== Segment start ==
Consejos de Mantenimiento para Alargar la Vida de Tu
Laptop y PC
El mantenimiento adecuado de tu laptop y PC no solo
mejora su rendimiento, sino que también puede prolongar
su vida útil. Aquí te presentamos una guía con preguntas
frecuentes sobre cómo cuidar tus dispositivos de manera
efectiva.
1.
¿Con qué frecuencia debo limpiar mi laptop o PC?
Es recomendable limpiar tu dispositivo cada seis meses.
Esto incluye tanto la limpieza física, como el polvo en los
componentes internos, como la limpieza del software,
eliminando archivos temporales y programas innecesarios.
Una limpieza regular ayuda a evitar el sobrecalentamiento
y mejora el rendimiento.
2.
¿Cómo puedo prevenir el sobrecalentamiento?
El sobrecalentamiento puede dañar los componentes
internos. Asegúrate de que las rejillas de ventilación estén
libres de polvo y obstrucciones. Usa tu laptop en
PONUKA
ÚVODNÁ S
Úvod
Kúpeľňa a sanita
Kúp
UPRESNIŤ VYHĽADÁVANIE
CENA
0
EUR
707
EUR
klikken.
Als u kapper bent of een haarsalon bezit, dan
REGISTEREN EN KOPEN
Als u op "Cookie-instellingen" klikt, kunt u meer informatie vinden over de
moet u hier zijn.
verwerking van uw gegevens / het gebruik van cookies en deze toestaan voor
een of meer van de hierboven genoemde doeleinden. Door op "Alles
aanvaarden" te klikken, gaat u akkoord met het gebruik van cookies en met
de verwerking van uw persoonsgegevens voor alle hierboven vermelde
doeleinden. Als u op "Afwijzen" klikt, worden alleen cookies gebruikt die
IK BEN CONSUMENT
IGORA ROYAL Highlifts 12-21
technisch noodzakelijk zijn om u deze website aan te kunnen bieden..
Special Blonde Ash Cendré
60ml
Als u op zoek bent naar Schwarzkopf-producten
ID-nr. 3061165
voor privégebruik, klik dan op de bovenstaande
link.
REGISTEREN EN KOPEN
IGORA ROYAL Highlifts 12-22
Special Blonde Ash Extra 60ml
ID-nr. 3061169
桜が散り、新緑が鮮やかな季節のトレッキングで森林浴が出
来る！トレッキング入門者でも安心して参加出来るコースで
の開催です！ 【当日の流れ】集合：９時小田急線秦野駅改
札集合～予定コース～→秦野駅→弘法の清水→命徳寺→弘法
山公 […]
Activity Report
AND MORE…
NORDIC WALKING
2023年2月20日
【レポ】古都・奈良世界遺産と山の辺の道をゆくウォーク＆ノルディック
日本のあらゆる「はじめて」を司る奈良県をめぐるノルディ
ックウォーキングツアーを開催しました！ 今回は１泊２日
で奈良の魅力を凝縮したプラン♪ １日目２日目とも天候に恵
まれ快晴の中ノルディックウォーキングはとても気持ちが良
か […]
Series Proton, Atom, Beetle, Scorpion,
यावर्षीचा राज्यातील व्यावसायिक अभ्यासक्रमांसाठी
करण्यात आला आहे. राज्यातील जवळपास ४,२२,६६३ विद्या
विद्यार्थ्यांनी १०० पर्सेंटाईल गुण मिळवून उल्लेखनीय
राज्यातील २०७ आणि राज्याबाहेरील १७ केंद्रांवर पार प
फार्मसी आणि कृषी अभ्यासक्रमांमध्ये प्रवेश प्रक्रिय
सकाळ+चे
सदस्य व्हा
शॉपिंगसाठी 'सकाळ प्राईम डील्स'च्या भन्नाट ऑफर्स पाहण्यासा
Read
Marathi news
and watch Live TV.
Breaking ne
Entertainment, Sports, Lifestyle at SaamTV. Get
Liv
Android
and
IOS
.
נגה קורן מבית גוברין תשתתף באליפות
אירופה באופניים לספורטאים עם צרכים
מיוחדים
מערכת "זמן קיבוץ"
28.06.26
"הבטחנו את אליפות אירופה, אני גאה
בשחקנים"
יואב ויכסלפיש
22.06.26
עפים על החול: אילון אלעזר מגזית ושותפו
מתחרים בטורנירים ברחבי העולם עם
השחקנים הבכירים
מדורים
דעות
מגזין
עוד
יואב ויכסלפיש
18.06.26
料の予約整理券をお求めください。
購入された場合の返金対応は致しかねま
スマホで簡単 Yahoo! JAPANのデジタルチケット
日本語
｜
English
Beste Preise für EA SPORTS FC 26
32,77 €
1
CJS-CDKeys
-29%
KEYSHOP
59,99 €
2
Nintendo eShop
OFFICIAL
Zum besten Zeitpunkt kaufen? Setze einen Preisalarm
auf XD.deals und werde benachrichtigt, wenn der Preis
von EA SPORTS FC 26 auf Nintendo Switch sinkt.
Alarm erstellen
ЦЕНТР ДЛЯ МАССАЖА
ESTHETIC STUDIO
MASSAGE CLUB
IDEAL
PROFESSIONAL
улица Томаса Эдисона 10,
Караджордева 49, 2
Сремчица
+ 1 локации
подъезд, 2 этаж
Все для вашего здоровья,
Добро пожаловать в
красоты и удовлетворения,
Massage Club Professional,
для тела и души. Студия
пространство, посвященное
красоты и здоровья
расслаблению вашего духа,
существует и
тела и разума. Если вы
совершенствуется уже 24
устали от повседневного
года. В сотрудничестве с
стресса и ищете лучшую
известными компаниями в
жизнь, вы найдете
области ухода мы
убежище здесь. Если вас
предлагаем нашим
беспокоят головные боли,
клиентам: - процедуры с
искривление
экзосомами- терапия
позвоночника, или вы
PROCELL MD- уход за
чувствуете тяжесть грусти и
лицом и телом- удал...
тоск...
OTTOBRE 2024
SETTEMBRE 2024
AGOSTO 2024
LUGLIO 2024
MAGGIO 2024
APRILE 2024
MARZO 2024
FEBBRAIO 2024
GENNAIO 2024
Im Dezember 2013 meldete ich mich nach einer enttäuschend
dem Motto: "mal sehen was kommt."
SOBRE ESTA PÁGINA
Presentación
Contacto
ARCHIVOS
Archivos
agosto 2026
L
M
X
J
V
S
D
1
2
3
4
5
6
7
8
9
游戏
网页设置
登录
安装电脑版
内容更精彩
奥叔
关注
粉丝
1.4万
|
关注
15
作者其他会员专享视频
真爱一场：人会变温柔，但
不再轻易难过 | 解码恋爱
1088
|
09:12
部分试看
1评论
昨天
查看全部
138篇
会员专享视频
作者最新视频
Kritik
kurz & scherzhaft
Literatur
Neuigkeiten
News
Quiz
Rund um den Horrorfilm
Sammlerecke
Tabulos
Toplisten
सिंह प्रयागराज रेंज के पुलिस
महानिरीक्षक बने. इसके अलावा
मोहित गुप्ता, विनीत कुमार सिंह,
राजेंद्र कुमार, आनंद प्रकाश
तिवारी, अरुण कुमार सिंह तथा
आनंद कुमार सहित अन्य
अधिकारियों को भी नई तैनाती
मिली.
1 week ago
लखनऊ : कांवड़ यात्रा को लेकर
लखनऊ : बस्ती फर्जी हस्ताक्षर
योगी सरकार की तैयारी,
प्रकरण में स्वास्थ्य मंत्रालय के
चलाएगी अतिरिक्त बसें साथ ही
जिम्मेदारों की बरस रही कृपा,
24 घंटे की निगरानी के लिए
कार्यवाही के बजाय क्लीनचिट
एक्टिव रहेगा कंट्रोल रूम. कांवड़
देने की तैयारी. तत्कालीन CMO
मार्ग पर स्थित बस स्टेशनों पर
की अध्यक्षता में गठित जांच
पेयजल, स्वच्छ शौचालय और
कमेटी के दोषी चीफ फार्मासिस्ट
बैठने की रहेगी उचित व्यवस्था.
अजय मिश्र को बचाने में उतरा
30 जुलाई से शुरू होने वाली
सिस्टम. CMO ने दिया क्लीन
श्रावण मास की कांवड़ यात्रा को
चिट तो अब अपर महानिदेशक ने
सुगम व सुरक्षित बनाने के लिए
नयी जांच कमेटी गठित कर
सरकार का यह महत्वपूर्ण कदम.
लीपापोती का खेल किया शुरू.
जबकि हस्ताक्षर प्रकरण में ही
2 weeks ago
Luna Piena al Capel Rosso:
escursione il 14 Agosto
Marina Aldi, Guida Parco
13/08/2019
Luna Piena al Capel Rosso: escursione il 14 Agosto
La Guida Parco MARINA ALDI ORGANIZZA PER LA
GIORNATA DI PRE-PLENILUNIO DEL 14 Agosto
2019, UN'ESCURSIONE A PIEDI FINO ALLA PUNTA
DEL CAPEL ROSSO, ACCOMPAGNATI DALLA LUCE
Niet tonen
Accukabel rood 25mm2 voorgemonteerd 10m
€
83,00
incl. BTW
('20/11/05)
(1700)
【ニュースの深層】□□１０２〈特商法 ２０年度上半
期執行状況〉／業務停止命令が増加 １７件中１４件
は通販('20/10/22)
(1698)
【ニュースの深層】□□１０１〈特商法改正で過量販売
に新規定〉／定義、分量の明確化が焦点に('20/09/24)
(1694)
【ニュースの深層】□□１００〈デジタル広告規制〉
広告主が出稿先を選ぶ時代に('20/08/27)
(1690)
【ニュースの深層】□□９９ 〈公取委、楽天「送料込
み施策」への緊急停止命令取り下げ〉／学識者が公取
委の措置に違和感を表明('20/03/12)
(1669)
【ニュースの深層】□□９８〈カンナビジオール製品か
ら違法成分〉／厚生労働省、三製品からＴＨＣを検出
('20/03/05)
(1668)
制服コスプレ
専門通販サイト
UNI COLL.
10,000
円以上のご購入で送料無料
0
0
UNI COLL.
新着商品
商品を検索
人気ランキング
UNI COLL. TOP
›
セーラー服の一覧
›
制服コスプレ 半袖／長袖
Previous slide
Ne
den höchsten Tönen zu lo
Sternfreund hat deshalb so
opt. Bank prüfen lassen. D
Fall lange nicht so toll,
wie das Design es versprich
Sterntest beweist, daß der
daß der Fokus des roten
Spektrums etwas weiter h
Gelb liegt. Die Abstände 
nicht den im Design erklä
== Segment end ==
What you will do |
The reply should consist solely of the lines above from the one that has "тела и разума. Если вы" through the one that has "अजय मिश्र को बचाने में उतरा", reproduced exactly.

Solution |
тела и разума. Если вы
совершенствуется уже 24
устали от повседневного
года. В сотрудничестве с
стресса и ищете лучшую
известными компаниями в
жизнь, вы найдете
области ухода мы
убежище здесь. Если вас
предлагаем нашим
беспокоят головные боли,
клиентам: - процедуры с
искривление
экзосомами- терапия
позвоночника, или вы
PROCELL MD- уход за
чувствуете тяжесть грусти и
лицом и телом- удал...
тоск...
OTTOBRE 2024
SETTEMBRE 2024
AGOSTO 2024
LUGLIO 2024
MAGGIO 2024
APRILE 2024
MARZO 2024
FEBBRAIO 2024
GENNAIO 2024
Im Dezember 2013 meldete ich mich nach einer enttäuschend
dem Motto: "mal sehen was kommt."
SOBRE ESTA PÁGINA
Presentación
Contacto
ARCHIVOS
Archivos
agosto 2026
L
M
X
J
V
S
D
1
2
3
4
5
6
7
8
9
游戏
网页设置
登录
安装电脑版
内容更精彩
奥叔
关注
粉丝
1.4万
|
关注
15
作者其他会员专享视频
真爱一场：人会变温柔，但
不再轻易难过 | 解码恋爱
1088
|
09:12
部分试看
1评论
昨天
查看全部
138篇
会员专享视频
作者最新视频
Kritik
kurz & scherzhaft
Literatur
Neuigkeiten
News
Quiz
Rund um den Horrorfilm
Sammlerecke
Tabulos
Toplisten
सिंह प्रयागराज रेंज के पुलिस
महानिरीक्षक बने. इसके अलावा
मोहित गुप्ता, विनीत कुमार सिंह,
राजेंद्र कुमार, आनंद प्रकाश
तिवारी, अरुण कुमार सिंह तथा
आनंद कुमार सहित अन्य
अधिकारियों को भी नई तैनाती
मिली.
1 week ago
लखनऊ : कांवड़ यात्रा को लेकर
लखनऊ : बस्ती फर्जी हस्ताक्षर
योगी सरकार की तैयारी,
प्रकरण में स्वास्थ्य मंत्रालय के
चलाएगी अतिरिक्त बसें साथ ही
जिम्मेदारों की बरस रही कृपा,
24 घंटे की निगरानी के लिए
कार्यवाही के बजाय क्लीनचिट
एक्टिव रहेगा कंट्रोल रूम. कांवड़
देने की तैयारी. तत्कालीन CMO
मार्ग पर स्थित बस स्टेशनों पर
की अध्यक्षता में गठित जांच
पेयजल, स्वच्छ शौचालय और
कमेटी के दोषी चीफ फार्मासिस्ट
बैठने की रहेगी उचित व्यवस्था.
अजय मिश्र को बचाने में उतरा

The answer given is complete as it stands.